Monday, August 22, 2011

The Ideas Lowe’s Is Stealing From Independent Garden Centers

The headlines from last week’s Lowe’s second quarter earnings call were all about the numbers – seven stores closing, average ticket declining 0.9%. But in that call, Lowe’s also outlined some steps it will take to rebound from a rough quarter. And some of it may sound familiar to you.

Lowe’s Robert Gfeller, executive vice president of merchandising, reported during the call that Lowe’s will take the following steps to turn things around and present value to its customers.

1.    Product differentiation. Lowe’s says it’s looking for vendors of all sizes, especially those who provide high-tech products for the home improvement industry.

2.    Solutions-based merchandising. Gfeller says stores will bring the components of projects together in vignettes to help the customer visualize the end product (a modernized bathroom), not each step of the project (vanity, mirror, faucets, fixtures, etc.) Gfeller says this new display methodology is being tested in one store, and reallocating store space and making room for these presentations has paid off. Customers found it easier to find what they’re looking for and to understand product value.

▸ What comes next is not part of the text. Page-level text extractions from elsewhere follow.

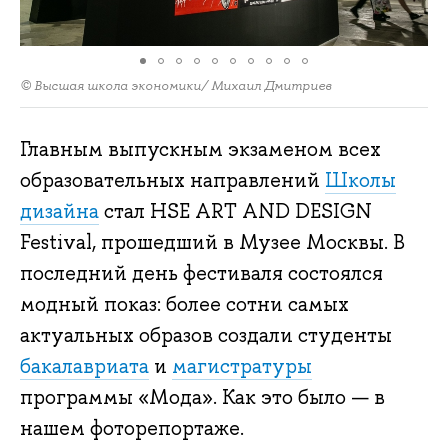
© Высшая школа экономики/ Михаил Дмитриев
Главным выпускным экзаменом всех
образовательных направлений
Школы
дизайна
стал HSE ART AND DESIGN
Festival, прошедший в Музее Москвы. В
последний день фестиваля состоялся
модный показ: более сотни самых
актуальных образов создали студенты
бакалавриата
и
магистратуры
программы «Мода». Как это было — в
нашем фоторепортаже.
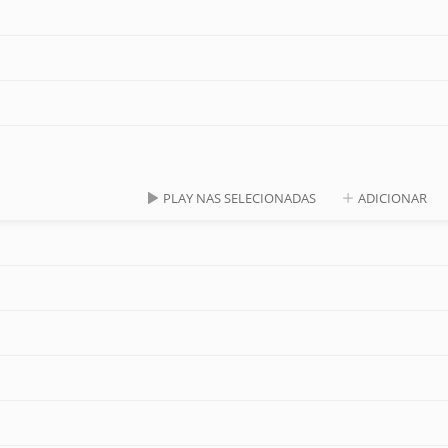
PLAY NAS SELECIONADAS
ADICIONAR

3.    Going local, which Lowe’s is calling Integrated Planning and Execution. Gfeller said Lowe’s wants to ensure “the right product is in the right market in the right quantity,” and take a comprehensive view of customer needs.

Does any of this sound familiar? Of course it does. These are the same things garden centers have been talking about for years. If you’re already two steps ahead of Lowe’s on these points, good for you. Being agile, offering solutions rather than tools, unique products – these are all traditionally the purview of the IGC versus the box stores. If the box stores are going to take on your sweet spot, how will independent garden centers stay two steps ahead?

Now, here’s another thing Gfeller said: “Customers have learned to wait on the next big deal because they know that if they wait long enough, they can get a lower price than the Everyday Low Price.” Lowe’s will compete with other boxes on price by matching it - offer comparative pricing on commodity items. They call them “high-velocity” items.

Items 1, 2 and 3 above seem to involve a lot of time and cost to the retailer. How will they pay for it if they continue to lower prices?


Anonymous said...

Let Lowes and other boxes sell plants as commodities. The more they cheapen branded items like PW, the more of a unique position this puts IGS in to add value to products and sell a more upscale product. Let the boxes wallow in the commodities. Also is it worth to hire more knowledgeable sales people if they are selling commodities. It would not be worth it for a supermarket to hire someone to sell sugar, unless it was a unique type of sugar, not just some commodity.

Sara Tambascio said...

So here's a question - what are the varieties or genera out there that should be the focus for IGCs? What are the non-commodity items?

Laine said...

How about providing a subscribe option like the one for comments. I like to use Firefox Live bookmarks and don't want emails of your blog.

Sara Tambascio said...

Hey Laine...this work? My RSS link was broken. Thanks for the heads up.

Laine said...

Thanks Sara. Took me awhile to see the orange RSS symbol on the options page but I found it and now have your blog with Firefox's live bookmarks.

Laine said...

I just learned about a new systemic pesticide in tablet form for repelling deer and other animal pests called Repellex. It puts capsicum into the plant so all parts are hot. I can't find any information on the potential harm to bees and other pollinators and to birds trying to eat fruits. It seems that these animals might be repelled by the hot taste too. Can you look into this? I wrote an Amazon review asking the same questions so if it is published maybe we can learn some more--someone might respond. Thanks.

Anonymous said...

I don't think I have been this offended in quite some time especially from an industry post. As an employee of a contract Lowe's grower I am disgusted by your title of 'stealing ideas' from the IGS. There is so much tension already between large and small. Specifically the Top 100 growers, which your employer's site ranks each year and IGS. Why you would post such a critical article about Lowe's when your own employer ranks and celebrates their growers constantly? There is nothing wrong with EITHER. Many large growers come from hard working families just like IGS. Just because Lowe's is taking a different approach to how they run their business should be a testament to the fact they aren't stuck in their ways and are willing to experiment to see what consumer need and that the larger growers are willing to innovate and change with them.

Sara Tambascio said...

You're right -- we do serve both large and small growers through Greenhouse Grower, but we also serve the independent garden centers through our Today's Garden Center magazine. Both IGCs and box stores have their places in this market. There's nothing wrong with any retailer doing what they need to do, but when the boxes start looking more like IGCs, the IGCs are going to have to find something new to differentiate themselves. It really should serve to keep the IGCs on their toes and create an even better experience than they deliver now.